Perhelatan memang telah usai. Yang menjadi pertanyaan adalah mampukah forum semacam kongres KSI menghidupkan dan mendinamiskan atmosfer komunitas sastra yang tersebar di seluruh penjuru tanah air? Sanggupkah KSI menghasilkan kreator-kreator ulung yang melahirkan karya-karya masterpiece yang mampu menembus batas-batas geografi? Pertanyaan-pertanyaan semacam itu penting untuk dijawab agar KSI tidak terjebak menjadi sebuah penggerak komunitas yang latah dan hanya sekadar rutinitas belaka.
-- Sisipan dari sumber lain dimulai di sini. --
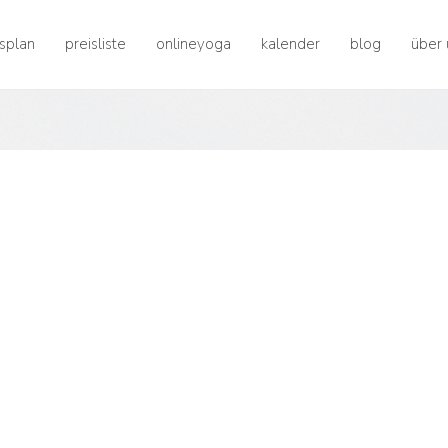
splan
preisliste
onlineyoga
kalender
blog
über 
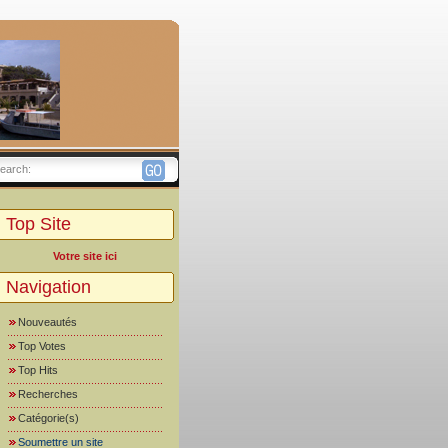
earch:
Top Site
Votre site ici
Navigation
Nouveautés
Top Votes
Top Hits
Recherches
Catégorie(s)
Soumettre un site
Jangan sampai terjadi sindiran Chairil Anwar “sekali berarti sesudah itu mati” terus menjadi ancaman akut yang sering menghinggapi forum-forum sejenis. ***
apa yang membuat manusia betah dengan sastra?
lha, menurut mas kagome sendiri apa?
Aku penggemar berat Sutardji Calzoum Bachri, aku pengen banget mengikuti jejak beliau, coz di sekolah juga aku masuk exkul teater, namanya Teater Peri, aku suka kesenian,,, tapi nyanyi aku nggak bisa yang aku gemari bikin puisi ‘n bawain puisi’y…. Pak Sutardji Calzoum Bachri, bikinin puisi teantang Teater Peri donk,,, biar keren!… Heheheh,,,, :-”
Tapi… jangan ketang nggak perlu di bikinin, biar aku aza yang bikin, biar aku bisa persis Pak Sutardji Calzoum Bachri,, ya ngaak? ya nggak?.. hehehehhehehheh:d/:d/:d/:d/:d/:d/
mantab, dong, mbak nurul. ayo bikin terus puisinya. pasti nanti malah bisa melebihi bang tardji.
iia akku seneng banget sama bapak sutardji dan salut terhadap semua karyanya!!
hehehe … sama dong, mbak melani, saya suka benet gaya puisi paka tarji yang selalu memunculkan pembaharuan.